El director, secándose el sudor de la frente con pañuelos de papel, se ajustó las gafas y se inclinó hacia el escenario, murmurando entre dientes: "¡Maldita sea, ¿qué está diciendo?! ¡Esto ni siquiera está en el guion!".

El rostro de Wen Yuhan palidecía cada vez más. No tenía intención de volver a enfrentarse a Han Shu y los demás, y su visita se debía únicamente a su preocupación por la seguridad de Pei Shaocheng.

Inesperadamente, Yi Li pretendía utilizar esta actuación como preludio de una tormenta, provocando constantemente las intenciones asesinas de Han Shu y Liu Zhengju y obligando a Wen Yuhan a enfrentarlas.

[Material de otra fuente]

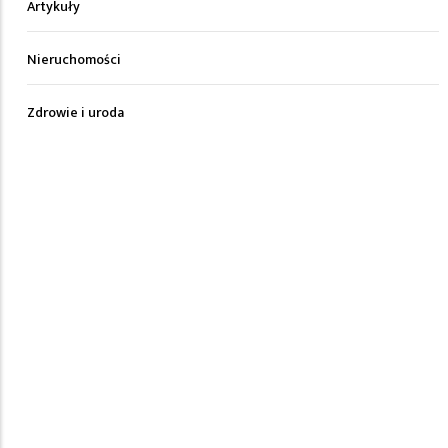
Artykuły
Nieruchomości
Zdrowie i uroda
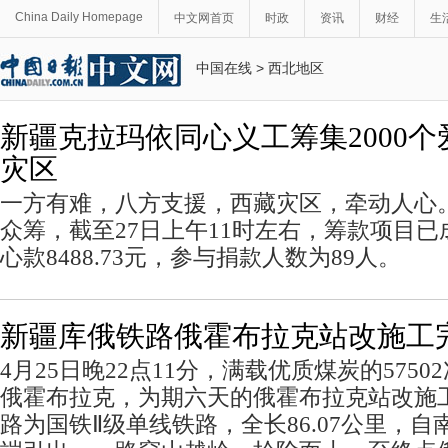
China Daily Homepage
中文网首页
时政
资讯
财经
生
中国在线
>
西北地区
新疆克拉玛依同心义工筹集2000
灾区
一方有难，八方支援，西藏灾区，牵动人心
众筹，截至27日上午11时左右，筹款项目已
心款8488.73元，参与捐款人数为89人。
新疆库俄铁路俄霍布拉克站改施工
4月25日晚22点11分，满载优质煤炭的575
俄霍布拉克，为期六天的俄霍布拉克站改施
路为国铁Ⅱ级单线铁路，全长86.07公里，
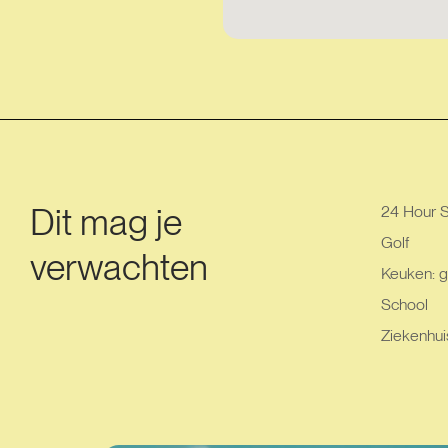
Dit mag je
24 Hour S
Golf
verwachten
Keuken: g
School
Ziekenhui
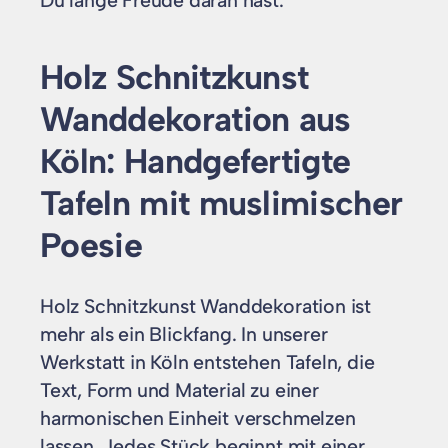
Du lange Freude daran hast.
Holz Schnitzkunst
Wanddekoration aus
Köln: Handgefertigte
Tafeln mit muslimischer
Poesie
Holz Schnitzkunst Wanddekoration ist
mehr als ein Blickfang. In unserer
Werkstatt in Köln entstehen Tafeln, die
Text, Form und Material zu einer
harmonischen Einheit verschmelzen
lassen. Jedes Stück beginnt mit einer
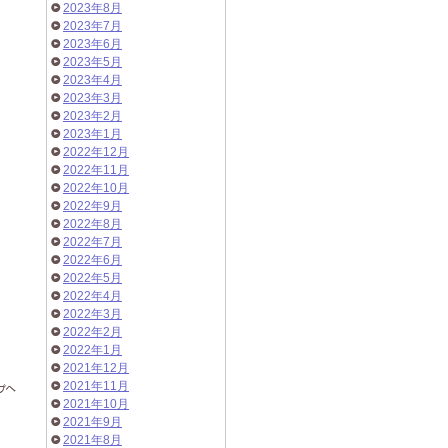
2023年8月
2023年7月
2023年6月
2023年5月
2023年4月
2023年3月
2023年2月
2023年1月
2022年12月
2022年11月
2022年10月
2022年9月
2022年8月
2022年7月
2022年6月
2022年5月
2022年4月
2022年3月
2022年2月
2022年1月
2021年12月
2021年11月
2021年10月
2021年9月
2021年8月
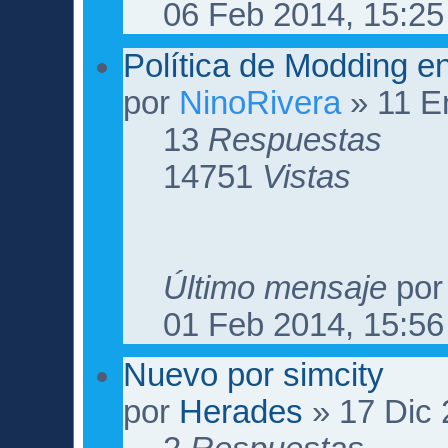
06 Feb 2014, 15:25
Política de Modding e
por
NinoRivera
» 11 E
13
Respuestas
14751
Vistas
Último mensaje
po
01 Feb 2014, 15:56
Nuevo por simcity
por
Herades
» 17 Dic 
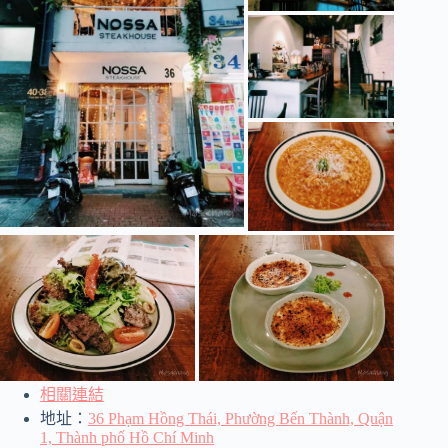
相關連結
地址：
36 Phạm Hồng Thái, Phường Bến Thành, Quận
1, Thành phố Hồ Chí Minh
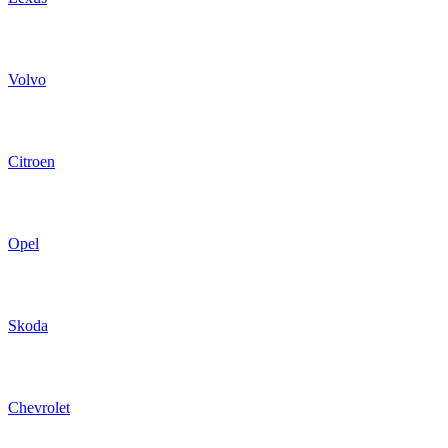
Volvo
Citroen
Opel
Skoda
Chevrolet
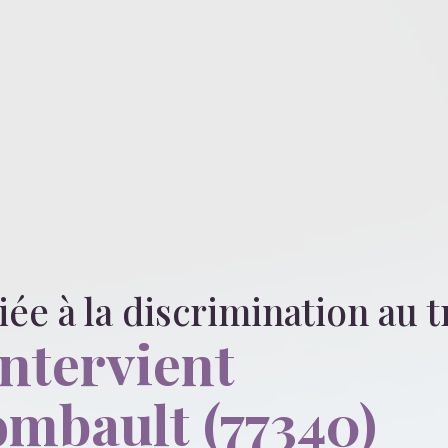
liée
à la discrimination au t
intervient
ombault (77340)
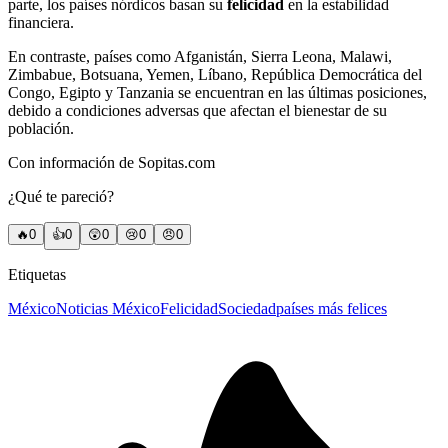
parte, los países nórdicos basan su
felicidad
en la estabilidad
financiera.
En contraste, países como Afganistán, Sierra Leona, Malawi,
Zimbabue, Botsuana, Yemen, Líbano, República Democrática del
Congo, Egipto y Tanzania se encuentran en las últimas posiciones,
debido a condiciones adversas que afectan el bienestar de su
población.
Con información de Sopitas.com
¿Qué te pareció?
🔥
0
👍
0
😲
0
😢
0
😠
0
Etiquetas
México
Noticias México
Felicidad
Sociedad
países más felices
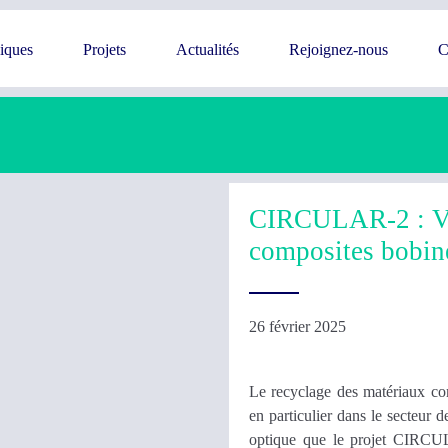
giques
Projets
Actualités
Rejoignez-nous
C
CIRCULAR-2 : Vers
composites bobin
26 février 2025
Le recyclage des matériaux co
en particulier dans le secteur 
optique que le projet CIRCU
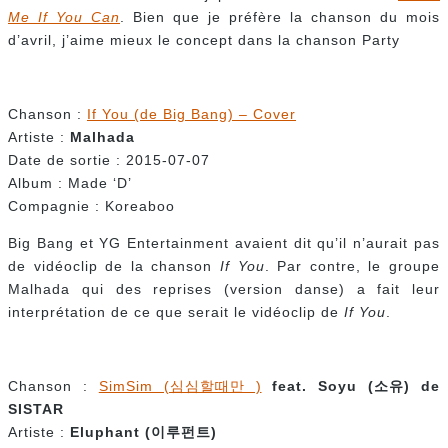
Me If You Can
. Bien que je préfère la chanson du mois
d’avril, j’aime mieux le concept dans la chanson Party
Chanson :
If You (de Big Bang) – Cover
Artiste :
Malhada
Date de sortie : 2015-07-07
Album : Made ‘D’
Compagnie : Koreaboo
Big Bang et YG Entertainment avaient dit qu’il n’aurait pas
de vidéoclip de la chanson
If You
. Par contre, le groupe
Malhada qui des reprises (version danse) a fait leur
interprétation de ce que serait le vidéoclip de
If You
.
Chanson :
SimSim (심심할때만 )
feat. Soyu (
소유
) de
SISTAR
Artiste :
Eluphant (
이루펀트
)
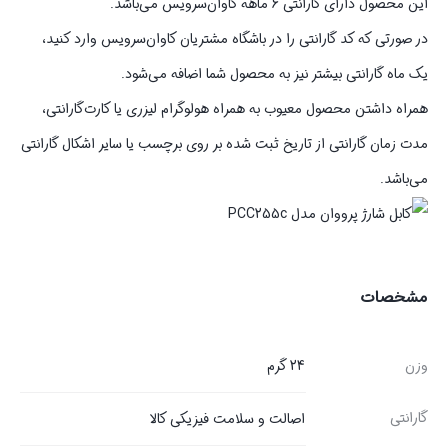
این محصول دارای گارانتی 6 ماهه کاوان‌سرویس می‌باشد.
در صورتی که کد گارانتی را در باشگاه مشتریان کاوان‌سرویس وارد کنید،
یک ماه گارانتی بیشتر نیز به محصول شما اضافه می‌شود.
همراه داشتن محصول معیوب به همراه هولوگرام لیزری یا کارت‌گارانتی،
مدت زمان گارانتی از تاریخ ثبت شده بر روی برچسب یا سایر اشکال گارانتی
می‌باشد.
مشخصات
وزن
24 گرم
گارانتی
اصالت و سلامت فیزیکی کالا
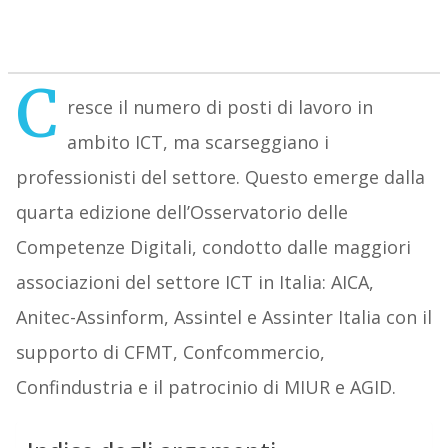
C
resce il numero di posti di lavoro in
ambito ICT, ma scarseggiano i
professionisti del settore. Questo emerge dalla
quarta edizione dell’Osservatorio delle
Competenze Digitali, condotto dalle maggiori
associazioni del settore ICT in Italia: AICA,
Anitec-Assinform, Assintel e Assinter Italia con il
supporto di CFMT, Confcommercio,
Confindustria e il patrocinio di MIUR e AGID.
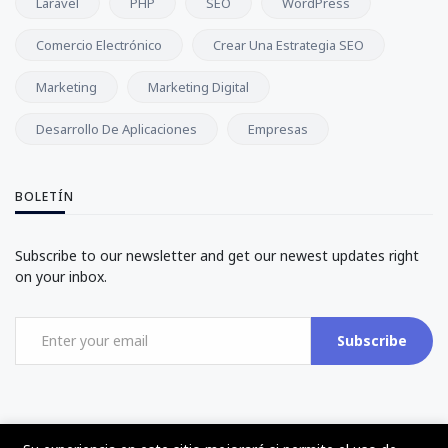
Laravel
PHP
SEO
WordPress
Comercio Electrónico
Crear Una Estrategia SEO
Marketing
Marketing Digital
Desarrollo De Aplicaciones
Empresas
BOLETÍN
Subscribe to our newsletter and get our newest updates right
on your inbox.
Subscribe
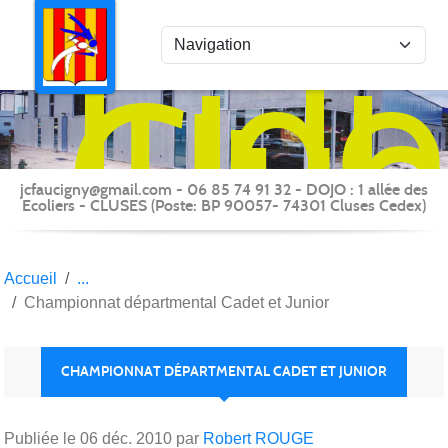
Panneau de gestion des cookies
Judo
Clu
du
Fauc
-
jcfaucigny@gmail.com - 06 85 74 91 32 - DOJO : 1 allée des
Clus
Ecoliers - CLUSES (Poste: BP 90057- 74301 Cluses Cedex)
Accueil
Championnat départmental Cadet et Junior
CHAMPIONNAT DÉPARTMENTAL CADET ET JUNIOR
Publiée le
06 déc. 2010
par
Robert ROUGE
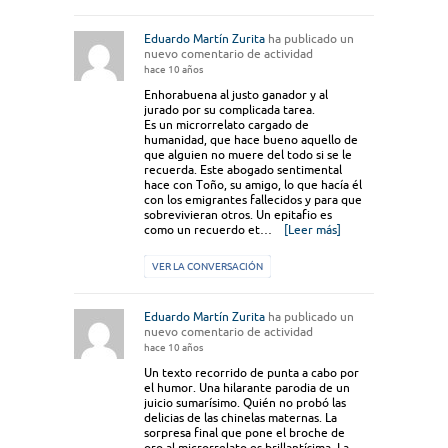
Eduardo Martín Zurita
ha publicado un
nuevo comentario de actividad
hace 10 años
Enhorabuena al justo ganador y al
jurado por su complicada tarea.
Es un microrrelato cargado de
humanidad, que hace bueno aquello de
que alguien no muere del todo si se le
recuerda. Este abogado sentimental
hace con Toño, su amigo, lo que hacía él
con los emigrantes fallecidos y para que
sobrevivieran otros. Un epitafio es
como un recuerdo et…
[Leer más]
VER LA CONVERSACIÓN
Eduardo Martín Zurita
ha publicado un
nuevo comentario de actividad
hace 10 años
Un texto recorrido de punta a cabo por
el humor. Una hilarante parodia de un
juicio sumarísimo. Quién no probó las
delicias de las chinelas maternas. La
sorpresa final que pone el broche de
oro al microrrelato es brillantísima. La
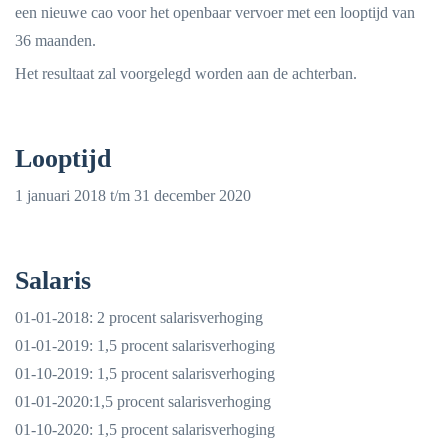
een nieuwe cao voor het openbaar vervoer met een looptijd van
36 maanden.
Het resultaat zal voorgelegd worden aan de achterban.
Looptijd
1 januari 2018 t/m 31 december 2020
Salaris
01-01-2018: 2 procent salarisverhoging
01-01-2019: 1,5 procent salarisverhoging
01-10-2019: 1,5 procent salarisverhoging
01-01-2020:1,5 procent salarisverhoging
01-10-2020: 1,5 procent salarisverhoging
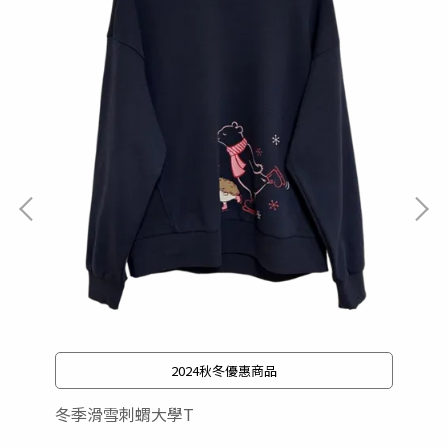
2024秋冬優惠商品
冬季滑雪刺蝟大學T
圓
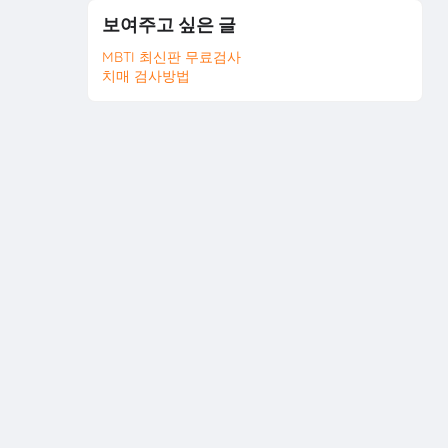
보여주고 싶은 글
MBTI 최신판 무료검사
치매 검사방법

En ese momento, parecía un jugador de élite enloquecido. Tras separarse por fin de cualquier bando, no escatimó esfuerzos para provocar disturbios, enturbiando aún más el ambiente y obligando a la gente a luchar entre sí, dejándolos a merced de la supervivencia o la destrucción.

Y era evidente que lo había logrado. Wen Yuhan sintió la mirada penetrante a sus espaldas, cargada de una sed de sangre y una intención asesina, como si quisiera despedazarlo, despellejarlo vivo y beber su sangre. Necesitaba desesperadamente un cigarrillo para calmarse, pero no quería llamar más la atención levantándose en ese momento.

"No tengas miedo." Una voz profunda y magnética surgió de repente desde arriba, diciendo con calma: "Nadie puede hacerte daño."